__Work request__
Given the listing below, write out exactly the lines starting with the line that has "S'incrire maintenant" and going on through the line that has "Voir tous nos partenaires >", both kept.

__Data extract__
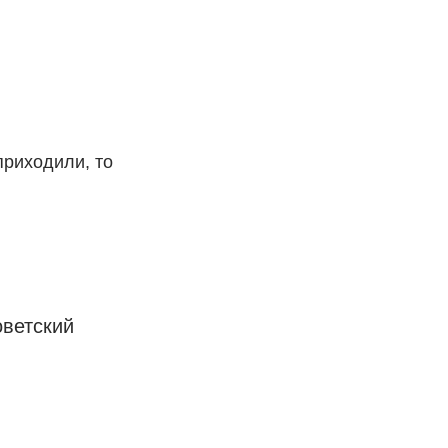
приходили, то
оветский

...

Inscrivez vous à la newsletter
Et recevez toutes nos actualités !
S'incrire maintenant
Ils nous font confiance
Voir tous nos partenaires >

__Response__
S'incrire maintenant
Ils nous font confiance
Voir tous nos partenaires >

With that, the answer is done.